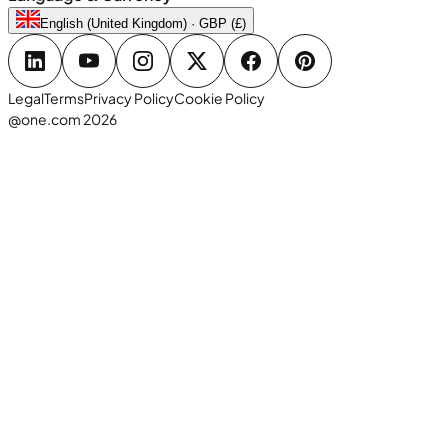
English (United Kingdom) · GBP (£)
Legal
Terms
Privacy Policy
Cookie Policy
@one.com 2026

■ ■ ■

Pictures do not belong in the copy; repeat the rest of the listing exactly.

English (United Kingdom) · GBP (£)
Legal
Terms
Privacy Policy
Cookie Policy
@one.com 2026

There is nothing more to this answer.